# A duck for a recent Hunter's Safety grad



## Dodger (Oct 20, 2009)

My wife just finished Hunter's Safety and she really wants to get a duck before the season ends. We do not have the decoys/calls/camo/etc. to do that kind of bird hunting. So pretty much our only option is to go jump shooting.

I'm not asking for secret spots.

I was thinking of trying to take her down to Utah Lake and see if we could jump shoot the shoreline where some of the thick weeds are. 

Another thought was the Spanish Fork River where it goes into Utah Lake, but I haven't been there since college and I don't really even remember if there is anything there that is huntable.

I was also thinking about trying Diamond Fork but that might be all frozen in.

Should I try to go farther south for jump shooting water? 

Any suggestions would be greatly appreciated.


----------



## dkhntrdstn (Sep 7, 2007)

you are going have to head south to get her a duck. the ducks have moved out of here.


----------



## outdoorser (Jan 14, 2013)

Where are you located?


----------



## Dodger (Oct 20, 2009)

I'm in Salt Lake but we can drive.


----------



## horn hunter (Oct 30, 2013)

All birds on ut lake are g o n e. Spanish fork river has some birds on it, and some areas are still huntable. Lots of people will let you walk through their property along the river if you just ask. Diamond fork is about froze with very few birds... Your gonna have to cover a lot of ground if you are gonna find what's left of the ducks around here


----------



## ridgetop (Sep 13, 2007)

If your up to the drive, you can head out to Fish Springs. Lots of Coots out there to shoot at.


----------



## Dodger (Oct 20, 2009)

Success!



I want to extend a very sincere "Thank You!" to everyone who posted here and sent me PMs.

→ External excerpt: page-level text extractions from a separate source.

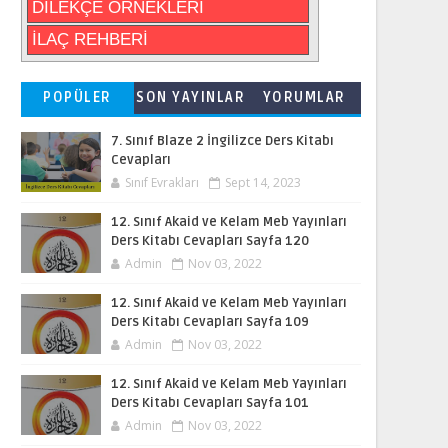
DİLEKÇE ÖRNEKLERİ
İLAÇ REHBERİ
POPÜLER
SON YAYINLAR
YORUMLAR
7. Sınıf Blaze 2 İngilizce Ders Kitabı
Cevapları
Sınıf Evrakları
Sept 14, 2023
12. Sınıf Akaid ve Kelam Meb Yayınları
Ders Kitabı Cevapları Sayfa 120
Admin
Nov 03, 2022
12. Sınıf Akaid ve Kelam Meb Yayınları
Ders Kitabı Cevapları Sayfa 109
Admin
Nov 03, 2022
12. Sınıf Akaid ve Kelam Meb Yayınları
Ders Kitabı Cevapları Sayfa 101
Admin
Nov 03, 2022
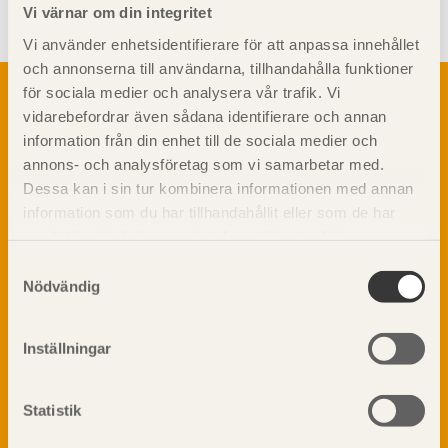
Vi värnar om din integritet
Vi använder enhetsidentifierare för att anpassa innehållet
och annonserna till användarna, tillhandahålla funktioner
Om trä
för sociala medier och analysera vår trafik. Vi
vidarebefordrar även sådana identifierare och annan
Materialet trä
TräGuiden är den digitala handboken för trä och
information från din enhet till de sociala medier och
Skogsbruk
träbyggande och innehåller information om
annons- och analysföretag som vi samarbetar med.
Barrträdets uppbyggnad
materialet trä samt instruktioner för byggande
Dessa kan i sin tur kombinera informationen med annan
med trä.
Träets egenskaper och kvalitet
information som du har tillhandahållit eller som de har
Sågverksprocessen
samlat in när du har använt deras tjänster. Läs mer om
Träbaserade produkter
Dela på
vår
integritetspolicy
och
kakpolicy
.
Samtyckesval
Kemisk behandling
Nödvändig
Fakta om Limträ
Byggfysik
Inställningar
Fukt
Prenumerera på TräGuidens nyhetsbrev!
Värmeisolering och lufttäthet
Ljud
Statistik
Brandsäkerhet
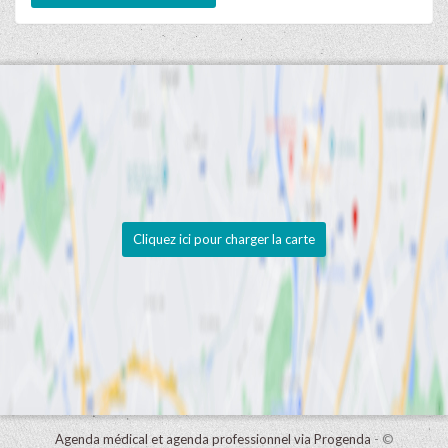
Cliquez ici pour charger la carte
Agenda médical et agenda professionnel via Progenda
- ©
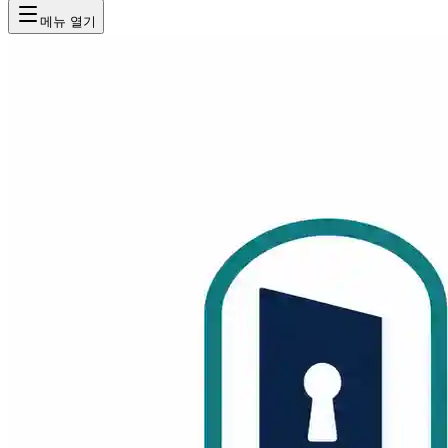
메뉴 열기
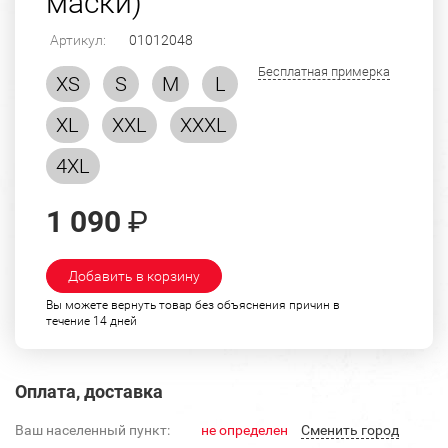
маски)
Артикул:
01012048
Бесплатная примерка
XS
S
M
L
XL
XXL
XXXL
4XL
1 090
₽
Добавить в корзину
Вы можете вернуть товар без объяснения причин в
течение 14 дней
Оплата, доставка
Ваш населенный пункт:
не определен
Cменить город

We ended up going to suggested spot. There were not very many ducks there but we were able to make the sneak on a few and Mrs. Dodger came through. She was convinced that she wouldn't like hunting and she loved it.

We saw some birds in some thick brush and started making the sneak. I told her to crouch down and use a ridgeline for cover. As we carefully crossed some small streams, I could tell that she wasn't loving the experience. We got across and hunkered down below the ridge about 20 yards from the ducks.

I explained to her that we were going to cross over top of the ridge, using the bushes as cover. We were going to go slowly and quietly and get as close as we could before she pulled the trigger.

We struck out over the ridge and I was right behind her. Step . . . step . . . step . . . step . . . I saw one of the ducks raise his head up. I said "get ready get ready, there's a duck with his head up. They are about to fly!"

She turned to look at me and all of the sudden the ducks shot off the ground, flying as hard as they could. Mrs. Dodger wheeled around squeezed off a shot and another. The second shot hit a 2 curl drake mallard and dropped him in his tracks.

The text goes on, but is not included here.